Guidewire interaction with stent retriever thrombectomy for stroke with large or medium vessel bifurcation occlusion: a retrospective cohort study
Highlight box
Key findings
• The guidewire interaction with stent retriever thrombectomy (WISE) technique is an effective and safe treatment for acute ischemic stroke (AIS) patients caused by large or medium arterial bifurcation occlusion, particularly that refractory to standard thrombectomy.
What is known and what is new?
• Mechanical thrombectomy (MT) has become the standard treatment for large vessel occlusion AIS. However, it is still challenged by limited reperfusion rates and high procedure-related complications in clots at vessel bifurcations, especially in distal medium vessels.
• The WISE technique can achieve a reperfusion rate of 92.9% in patients suffering from AIS caused by vessel bifurcation occlusion with technical feasibility and favorable safety.
What is the implication, and what should change now?
• The WISE technique can be used as an effective rescue technique for the failure of standard thrombectomy, especially for the treatment of distal medium vessel bifurcation occlusion.

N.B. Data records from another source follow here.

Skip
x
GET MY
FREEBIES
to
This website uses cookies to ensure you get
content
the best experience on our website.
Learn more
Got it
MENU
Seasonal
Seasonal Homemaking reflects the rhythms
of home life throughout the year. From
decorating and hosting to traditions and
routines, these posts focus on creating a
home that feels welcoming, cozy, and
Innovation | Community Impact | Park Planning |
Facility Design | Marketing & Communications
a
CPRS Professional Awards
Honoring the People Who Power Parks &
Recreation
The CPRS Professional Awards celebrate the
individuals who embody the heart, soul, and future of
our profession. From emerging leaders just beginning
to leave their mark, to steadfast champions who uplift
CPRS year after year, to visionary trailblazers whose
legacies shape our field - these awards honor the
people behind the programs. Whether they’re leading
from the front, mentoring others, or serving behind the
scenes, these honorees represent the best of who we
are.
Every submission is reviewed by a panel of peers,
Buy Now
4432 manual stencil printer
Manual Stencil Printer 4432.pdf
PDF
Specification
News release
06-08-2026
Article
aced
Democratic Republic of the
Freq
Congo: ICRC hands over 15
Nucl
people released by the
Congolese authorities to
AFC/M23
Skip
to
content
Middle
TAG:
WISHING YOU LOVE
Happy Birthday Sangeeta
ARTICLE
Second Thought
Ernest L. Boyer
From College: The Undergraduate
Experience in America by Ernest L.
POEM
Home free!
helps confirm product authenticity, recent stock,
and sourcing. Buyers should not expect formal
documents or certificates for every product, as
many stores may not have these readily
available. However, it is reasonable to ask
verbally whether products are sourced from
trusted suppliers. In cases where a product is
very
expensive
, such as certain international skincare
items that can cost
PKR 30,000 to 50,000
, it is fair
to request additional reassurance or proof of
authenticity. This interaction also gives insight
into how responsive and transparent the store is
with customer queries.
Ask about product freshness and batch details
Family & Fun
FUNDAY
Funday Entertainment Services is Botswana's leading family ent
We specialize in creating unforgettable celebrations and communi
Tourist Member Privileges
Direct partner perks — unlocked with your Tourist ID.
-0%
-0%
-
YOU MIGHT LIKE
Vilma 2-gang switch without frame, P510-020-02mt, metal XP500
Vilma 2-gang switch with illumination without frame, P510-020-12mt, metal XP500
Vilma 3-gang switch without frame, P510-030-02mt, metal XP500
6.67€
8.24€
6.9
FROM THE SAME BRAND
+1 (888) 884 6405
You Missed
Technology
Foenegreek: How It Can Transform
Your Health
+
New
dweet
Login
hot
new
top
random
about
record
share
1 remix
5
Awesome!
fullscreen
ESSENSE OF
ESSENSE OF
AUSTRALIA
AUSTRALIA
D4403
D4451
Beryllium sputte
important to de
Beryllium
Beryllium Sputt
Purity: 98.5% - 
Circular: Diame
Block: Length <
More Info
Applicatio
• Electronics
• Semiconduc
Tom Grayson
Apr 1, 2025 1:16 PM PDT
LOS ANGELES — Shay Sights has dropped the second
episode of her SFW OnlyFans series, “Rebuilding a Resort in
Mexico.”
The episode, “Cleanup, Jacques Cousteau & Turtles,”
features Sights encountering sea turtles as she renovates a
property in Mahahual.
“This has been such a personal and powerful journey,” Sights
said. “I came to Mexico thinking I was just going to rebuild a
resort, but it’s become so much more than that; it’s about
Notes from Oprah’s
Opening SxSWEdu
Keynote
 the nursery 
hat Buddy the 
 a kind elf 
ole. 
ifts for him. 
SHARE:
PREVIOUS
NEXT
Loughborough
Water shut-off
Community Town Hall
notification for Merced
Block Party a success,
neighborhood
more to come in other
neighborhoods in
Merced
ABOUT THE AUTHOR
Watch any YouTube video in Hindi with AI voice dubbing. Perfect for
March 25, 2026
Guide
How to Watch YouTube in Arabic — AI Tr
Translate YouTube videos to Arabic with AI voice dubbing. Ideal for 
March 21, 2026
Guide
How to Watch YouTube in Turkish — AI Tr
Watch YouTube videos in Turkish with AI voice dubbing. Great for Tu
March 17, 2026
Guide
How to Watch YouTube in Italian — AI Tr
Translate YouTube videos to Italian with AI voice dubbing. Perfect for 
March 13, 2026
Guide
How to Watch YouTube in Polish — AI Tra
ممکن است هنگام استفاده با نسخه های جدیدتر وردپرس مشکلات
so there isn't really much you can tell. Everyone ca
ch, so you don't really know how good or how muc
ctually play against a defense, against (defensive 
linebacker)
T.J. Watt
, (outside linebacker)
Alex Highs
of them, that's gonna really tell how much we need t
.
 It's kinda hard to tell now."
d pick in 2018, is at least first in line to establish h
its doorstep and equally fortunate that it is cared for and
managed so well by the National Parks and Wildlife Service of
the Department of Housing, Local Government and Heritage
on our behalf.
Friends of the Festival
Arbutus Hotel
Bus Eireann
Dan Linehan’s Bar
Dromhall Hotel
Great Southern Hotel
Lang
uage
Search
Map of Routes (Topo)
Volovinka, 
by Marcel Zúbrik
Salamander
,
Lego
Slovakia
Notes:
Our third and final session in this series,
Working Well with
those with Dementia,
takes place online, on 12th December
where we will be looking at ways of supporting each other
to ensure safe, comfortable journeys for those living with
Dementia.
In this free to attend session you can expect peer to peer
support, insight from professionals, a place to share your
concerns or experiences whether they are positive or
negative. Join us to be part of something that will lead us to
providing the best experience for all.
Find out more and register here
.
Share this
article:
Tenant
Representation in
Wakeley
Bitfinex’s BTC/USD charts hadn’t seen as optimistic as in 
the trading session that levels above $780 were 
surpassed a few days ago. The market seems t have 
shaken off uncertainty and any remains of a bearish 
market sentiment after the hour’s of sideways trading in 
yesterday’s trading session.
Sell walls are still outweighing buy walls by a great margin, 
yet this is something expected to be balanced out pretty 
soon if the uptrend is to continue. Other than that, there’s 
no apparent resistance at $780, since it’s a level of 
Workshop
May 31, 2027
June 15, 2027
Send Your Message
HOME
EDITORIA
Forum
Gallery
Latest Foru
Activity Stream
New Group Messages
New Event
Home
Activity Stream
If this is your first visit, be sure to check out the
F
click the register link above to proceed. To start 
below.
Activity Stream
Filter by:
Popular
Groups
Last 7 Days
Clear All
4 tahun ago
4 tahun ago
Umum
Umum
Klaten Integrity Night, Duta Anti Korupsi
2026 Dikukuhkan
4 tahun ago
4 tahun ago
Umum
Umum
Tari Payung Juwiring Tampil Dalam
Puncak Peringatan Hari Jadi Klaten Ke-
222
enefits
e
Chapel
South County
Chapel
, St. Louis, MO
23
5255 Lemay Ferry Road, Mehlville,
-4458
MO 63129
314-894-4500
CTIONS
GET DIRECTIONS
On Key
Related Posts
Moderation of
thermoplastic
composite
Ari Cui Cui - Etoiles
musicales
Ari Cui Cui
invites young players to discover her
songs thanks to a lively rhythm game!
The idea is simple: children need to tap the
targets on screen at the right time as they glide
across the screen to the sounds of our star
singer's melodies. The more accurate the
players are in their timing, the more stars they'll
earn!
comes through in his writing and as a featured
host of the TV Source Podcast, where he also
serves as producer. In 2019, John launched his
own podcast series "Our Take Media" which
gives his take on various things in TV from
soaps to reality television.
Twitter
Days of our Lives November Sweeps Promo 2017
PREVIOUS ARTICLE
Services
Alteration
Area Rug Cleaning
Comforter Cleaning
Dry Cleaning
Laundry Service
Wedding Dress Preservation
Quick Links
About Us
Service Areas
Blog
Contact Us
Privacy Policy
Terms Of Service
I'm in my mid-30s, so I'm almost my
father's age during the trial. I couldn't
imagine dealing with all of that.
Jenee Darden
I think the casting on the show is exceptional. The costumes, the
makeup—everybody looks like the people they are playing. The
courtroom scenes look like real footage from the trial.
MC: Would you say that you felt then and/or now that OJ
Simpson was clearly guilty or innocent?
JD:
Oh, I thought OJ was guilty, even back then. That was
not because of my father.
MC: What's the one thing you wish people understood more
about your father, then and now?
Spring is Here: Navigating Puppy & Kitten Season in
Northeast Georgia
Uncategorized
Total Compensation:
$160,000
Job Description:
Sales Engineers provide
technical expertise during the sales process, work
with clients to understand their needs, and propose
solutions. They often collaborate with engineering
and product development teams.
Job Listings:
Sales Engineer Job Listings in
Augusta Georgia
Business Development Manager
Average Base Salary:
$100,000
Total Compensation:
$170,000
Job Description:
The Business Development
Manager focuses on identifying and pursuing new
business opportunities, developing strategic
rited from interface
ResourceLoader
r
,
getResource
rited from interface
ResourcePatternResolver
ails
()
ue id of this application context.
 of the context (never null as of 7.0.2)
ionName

• Further prospective studies with large sample sizes are needed to validate this technique.
Introduction
Stroke is the second leading cause of death globally (1), with approximately 87% of cases being ischemic strokes and 10–20% being large vessel occlusive (LVO) strokes (2). Timely recanalization is essential to improve neurologic outcomes and reduce mortality. Mechanical thrombectomy (MT) is an important treatment strategy for acute ischemic stroke (AIS) secondary to LVO. However, nearly 40% of patients with anterior circulation ischemic stroke failed to achieve successful reperfusion after treatment with standard MT, especially for patients with vessel bifurcation occlusion (3,4).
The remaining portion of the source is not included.